W aferze wokół Jeana Sarkozy’ego nie chodzi tylko o nepotyzm. W tle toczy się batalia o reelekcję jego ojca w 2012 r.

Książęce loki, śmiałość w obejściu ze starszymi od siebie, do tego sposób mówienia, którym co chwila przypomina rozmówcom, czyim jest synem. Dotychczas Jean Sarkozy bardzo świadomie grał wizerunkiem następcy tronu. Tym większe było zaskoczenie, gdy po wakacjach pojawił się w Paryżu krótko ostrzyżony i w okularach. Dziś wiadomo już dlaczego: 23-letni student prawa szykuje się do objęcia prezesury EPAD, państwowej agencji zarządzającej La Défense, paryską wyspą wieżowców. Na takim stanowisku trzeba przynajmniej poważnie wyglądać, zwłaszcza gdy życiorys świeci samą maturą.
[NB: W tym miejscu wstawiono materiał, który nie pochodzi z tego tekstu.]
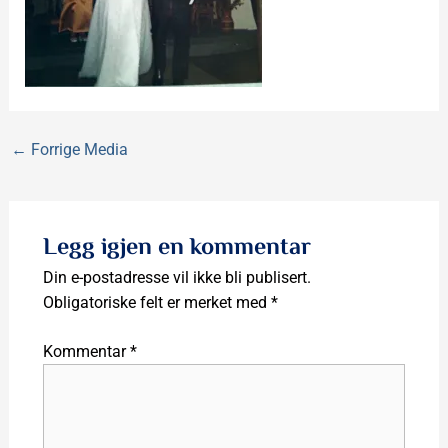
←
Forrige Media
Legg igjen en kommentar
Din e-postadresse vil ikke bli publisert.
Obligatoriske felt er merket med
*
Kommentar
*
Aby je zdobyć, wystarczy być synem prezydenta Francji. Nicolas Sarkozy ma trzech męskich potomków – Pierre’a i Jeana z pierwszego małżeństwa, Louisa z drugiego. 13-letni Louis jest jeszcze za mały, by piastować urzędy, Pierre zajmuje się produkcją płyt raperskich (pierwszą wydał pod pseudonimem, by nie narażać się w środowisku, które nienawidzi Sarkozy’ego), za to Jean interesuje się polityką na całego. Tak bardzo, że jego ekspresowa kariera przyćmiła nawet skandal wokół ministra kultury, zresztą bratanka prezydenta Mitterranda, który jeździł do Tajlandii sypiać z chłopcami.

Jean do polityki wszedł półtora roku temu.
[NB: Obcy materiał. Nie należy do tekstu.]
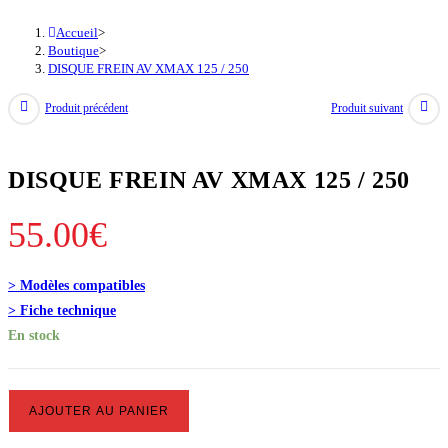
Accueil
>
Boutique
>
DISQUE FREIN AV XMAX 125 / 250
Produit précédent
Produit suivant
DISQUE FREIN AV XMAX 125 / 250
55.00
€
> Modèles compatibles
> Fiche technique
En stock
quantité
AJOUTER AU PANIER
de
Jesienią 2007 r. ojciec posłał go do rodzinnego Neuilly-sur-Seine, by wsparł prezydenckim nazwiskiem kandydata na nowego mera miasta. Jean dzielnie mu pomagał, ale gdy sondaże wykazały, że kandydat nie ma szans na wygraną, wziął sprawy we własne ręce i bezceremonialnie wypowiedział mu poparcie. Przez chwilę myślano, że młody Sarko pójdzie na całość i sam zgłosi się na mera (ojciec objął to samo stanowisko w wieku 28 lat), ale Jean wykazał się politycznym instynktem – zamiast do rady miasta wystartował szczebel wyżej, do rady departamentu.